__EXERCISE DETAILS__:
Write out each record exactly as it stands. No pictures belong in the copy.

(Dataset records)
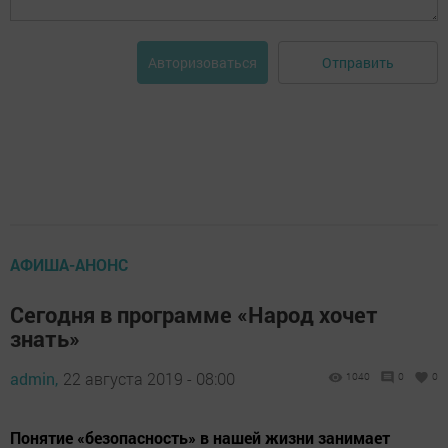
Отправить
Авторизоваться
АФИША-АНОНС
Сегодня в программе «Народ хочет
знать»
admin,
22 августа 2019 - 08:00
1040
0
0
Понятие «безопасность» в нашей жизни занимает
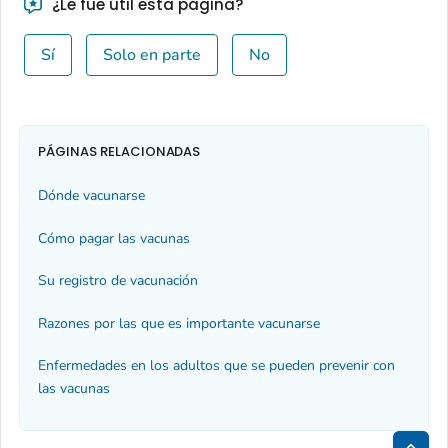
¿Le fue útil esta página?
Sí
Solo en parte
No
PÁGINAS RELACIONADAS
Dónde vacunarse
Cómo pagar las vacunas
Su registro de vacunación
Razones por las que es importante vacunarse
Enfermedades en los adultos que se pueden prevenir con
las vacunas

__TASK ANSWER__:
Отправить
Авторизоваться
АФИША-АНОНС
Сегодня в программе «Народ хочет
знать»
admin,
22 августа 2019 - 08:00
1040
0
0
Понятие «безопасность» в нашей жизни занимает
¿Le fue útil esta página?
Sí
Solo en parte
No
PÁGINAS RELACIONADAS
Dónde vacunarse
Cómo pagar las vacunas
Su registro de vacunación
Razones por las que es importante vacunarse
Enfermedades en los adultos que se pueden prevenir con
las vacunas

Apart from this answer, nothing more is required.